Taxation, community voice among issues provincial government must face in regional government

The provincial government still has plenty to figure out about regional government before implementing some kind of system in 2019.

A “What We Heard” document, released on Wednesday, shows some of the ideas the government is considering, but issues like taxation remain unclear for the more than 6,000 participants in the government’s consultation on the issue.

On taxation, the government says no clear consensus emerged on what would be the best way to generate revenue for regional governments. Respondents were split on whether or not property taxes were the way to go, while some suggested funding for regional governance be provided by the provincial government.

Other suggestions like income-based taxation, a poll tax and consumption tax were suggested by respondents, while still others want to see no new taxes at all.

The document outlines that most people think if regional government becomes a reality in 2019, communities should not be able to opt out of the model. According to the documents, respondents said that all communities need to be involved in cost-sharing measures in order for regional government to work.

The upsides of regional governance, as discussed by those who gave input, are cost-sharing between municipalities leading to increased access to higher-quality services, increased participation in regional democracy and a stronger regional voice.

On the other hand, some residents were wary of the regional governance model, concerned about increased taxes needed to pay for what some argue is a fourth level of government.

Residents are also concerned that smaller communities would lose their voices, as larger municipalities would have a larger voice in a regional governance arrangement.

Municipalities NL has been calling for regional governance for years.

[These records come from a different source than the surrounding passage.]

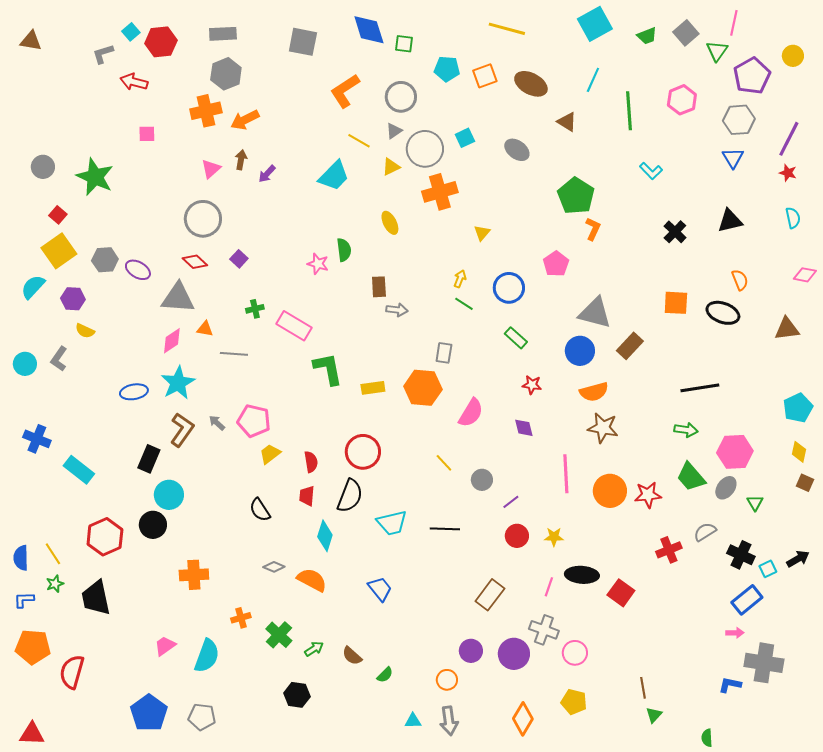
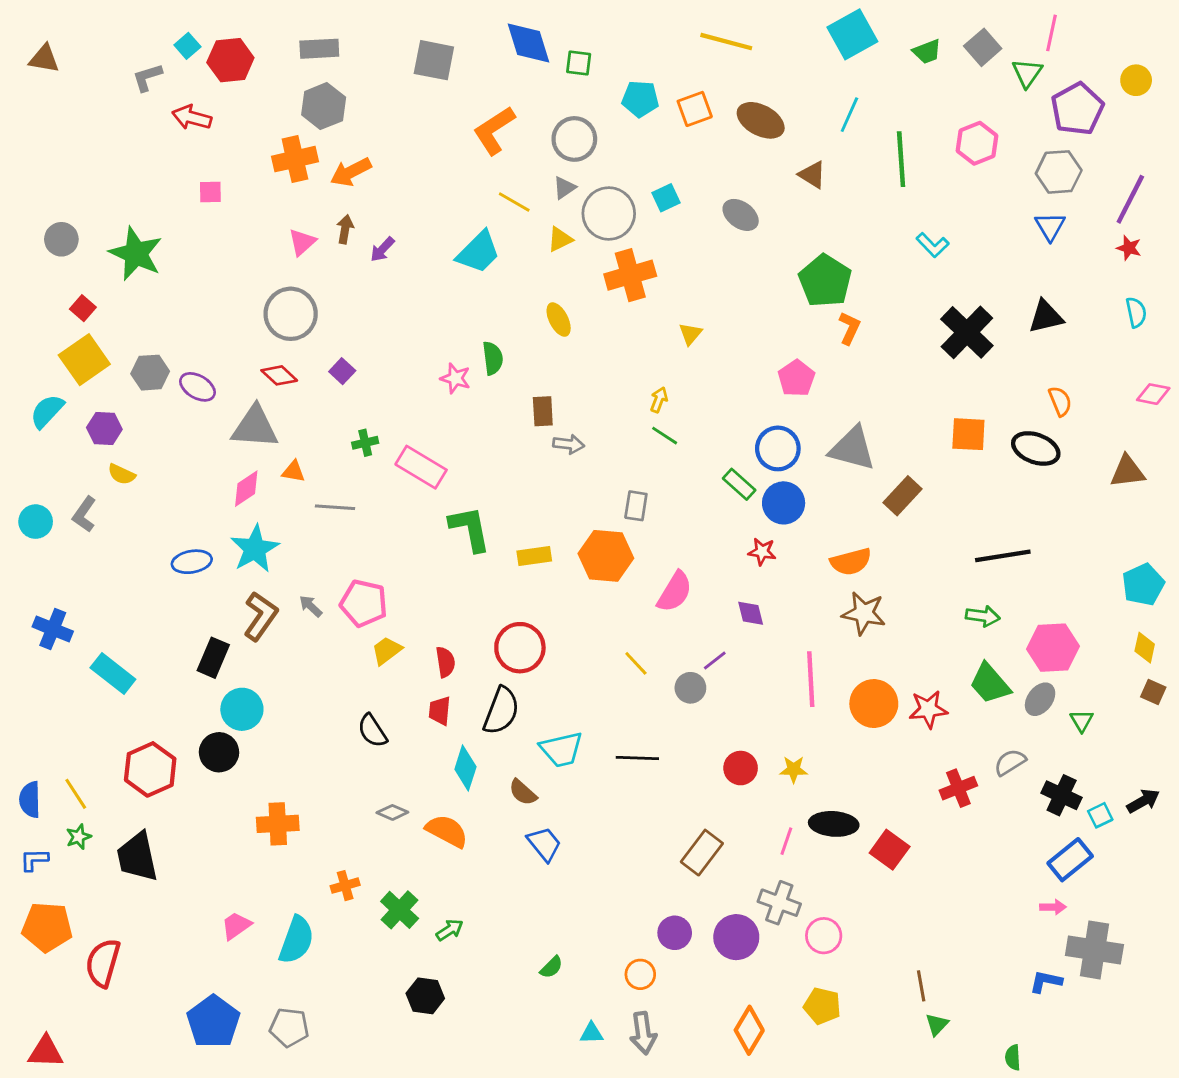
black cross: (675, 232) -> (967, 332), size x1.6
blue circle: (509, 288) -> (778, 448), moved
blue circle: (580, 351) -> (784, 503), moved
purple line: (511, 502) -> (715, 661), moved
brown semicircle: (352, 656) -> (523, 792), moved

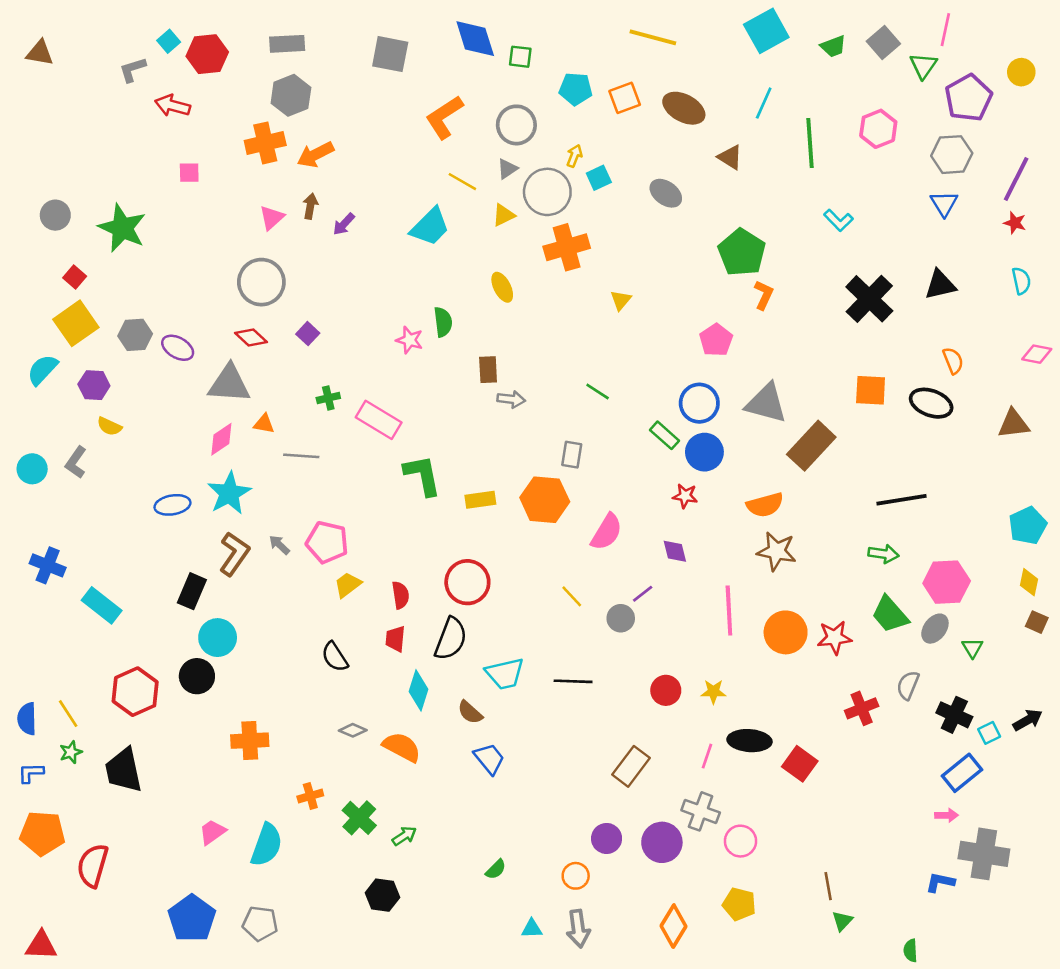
yellow arrow: (659, 400) -> (574, 156), moved
brown rectangle: (902, 496) -> (811, 446), size x1.4
gray semicircle: (1010, 762) -> (908, 685), turned -36

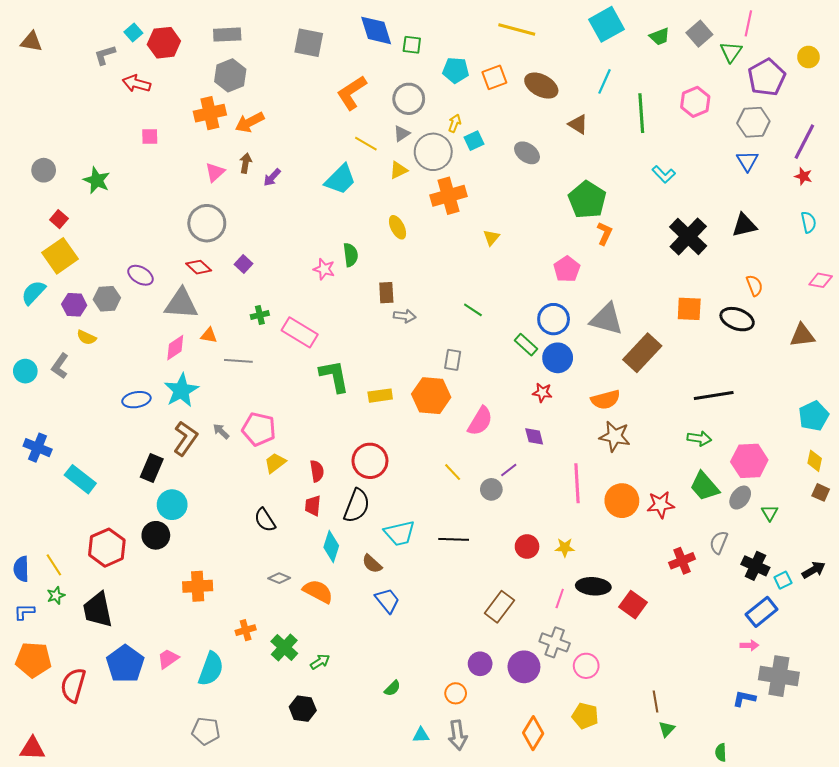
green star: (122, 228) -> (97, 180), size x0.7
gray hexagon: (135, 335) -> (107, 299), moved
blue pentagon: (192, 918) -> (125, 664), moved

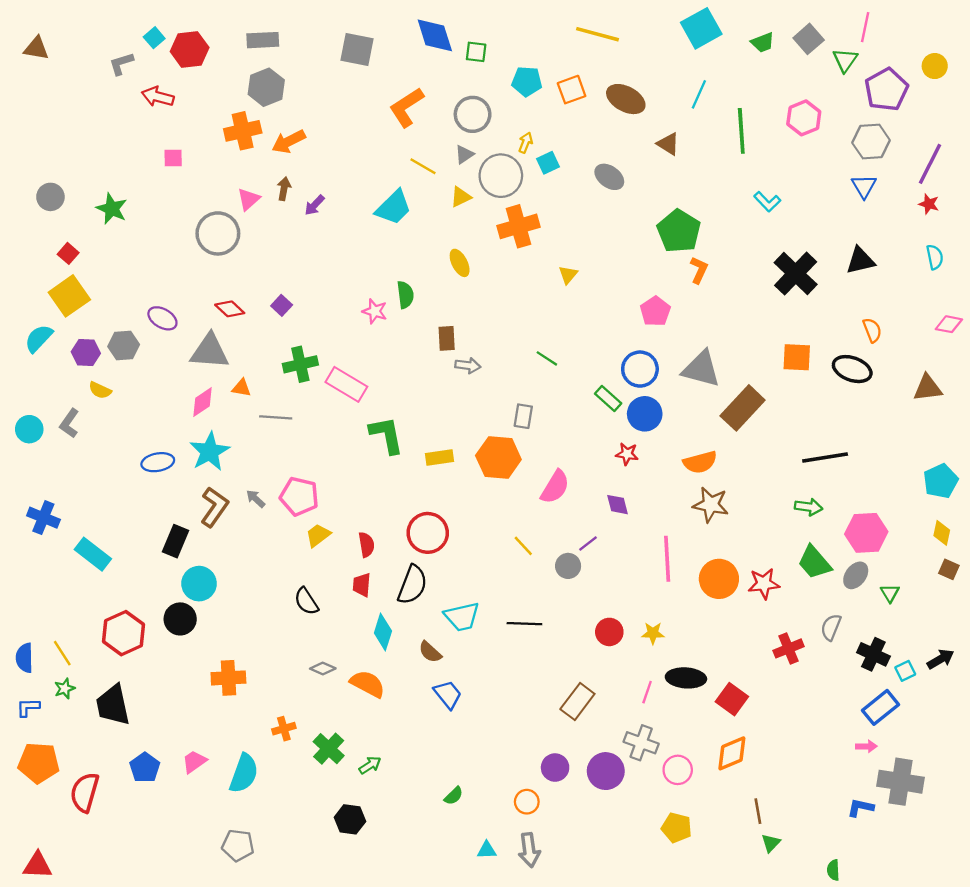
gray circle: (207, 223) -> (218, 233), moved
green cross: (260, 315) -> (300, 364), size x1.6
blue pentagon: (125, 664) -> (145, 768), size x0.7
orange diamond: (533, 733) -> (732, 753), moved, turned 36

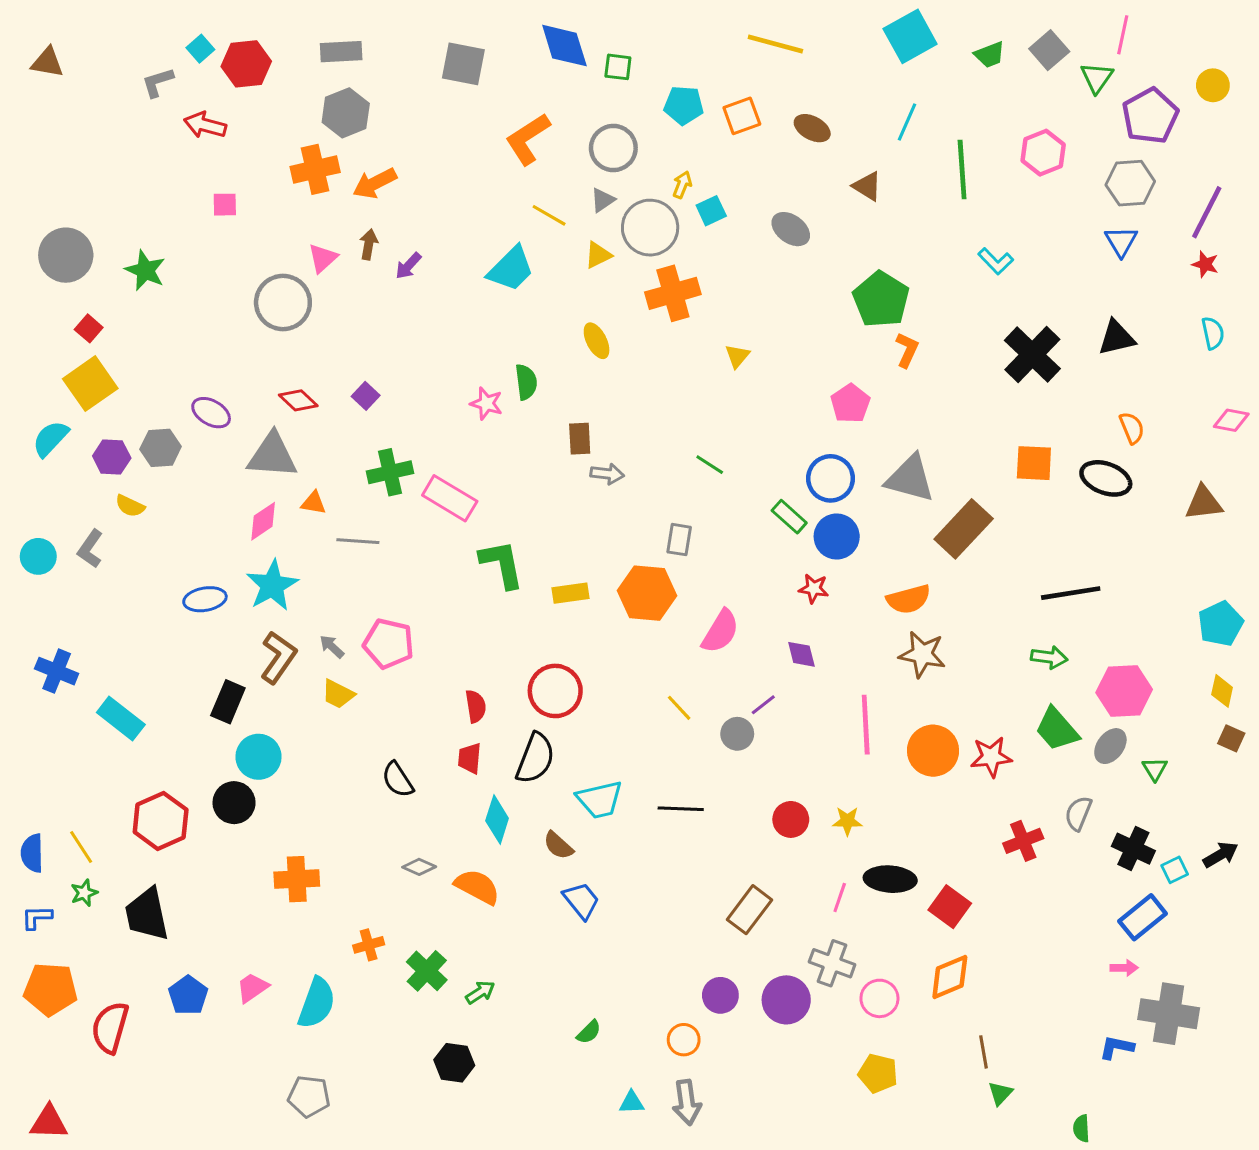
brown ellipse: (626, 99) -> (812, 128), size x0.7
gray circle: (50, 197) -> (66, 255), size x1.5
yellow trapezoid: (318, 535) -> (338, 694), moved, turned -116

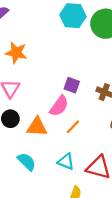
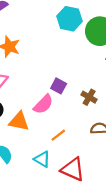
orange line: (73, 127) -> (58, 135), moved

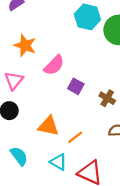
pink semicircle: (43, 104) -> (54, 65), moved
orange triangle: (19, 121) -> (48, 126), moved

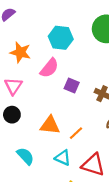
cyan hexagon: (87, 17) -> (61, 38), moved

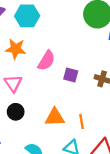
cyan hexagon: (61, 38) -> (27, 16), moved
orange line: (76, 133) -> (82, 121), turned -48

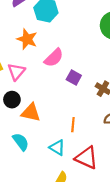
orange triangle: (55, 117) -> (31, 113), moved

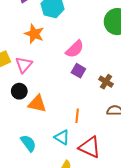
pink semicircle: (54, 58) -> (75, 49), moved
cyan semicircle: (21, 142) -> (28, 143), moved

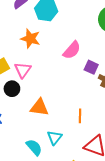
purple square: (78, 71) -> (91, 67), moved
black circle: (19, 91) -> (12, 89), moved
cyan triangle: (62, 137) -> (55, 138), moved, turned 42

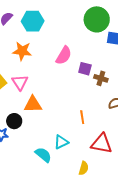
black circle: (12, 89) -> (14, 121), moved
orange triangle: (39, 107) -> (33, 104), moved
cyan triangle: (55, 138) -> (61, 142), turned 35

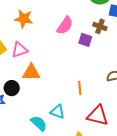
brown cross: (101, 78) -> (100, 26), moved
pink triangle: (20, 82) -> (20, 50), turned 42
cyan triangle: (61, 142) -> (57, 112), turned 42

A recently released demographic study undertaken by MNL and Memorial University’s Harris Centre shows the next 20 years will see major declines in population in many rural areas of the province.

The changing demographics have been the driving force toward exploring regional governance as the best option for the future of small, rural communities in the province.

Municipal Affairs Minister Eddie Joyce says the Liberals have set out their plans for the introduction of the model by 2019.

A firm announcement on what regional governance will look like in the province remains to be seen.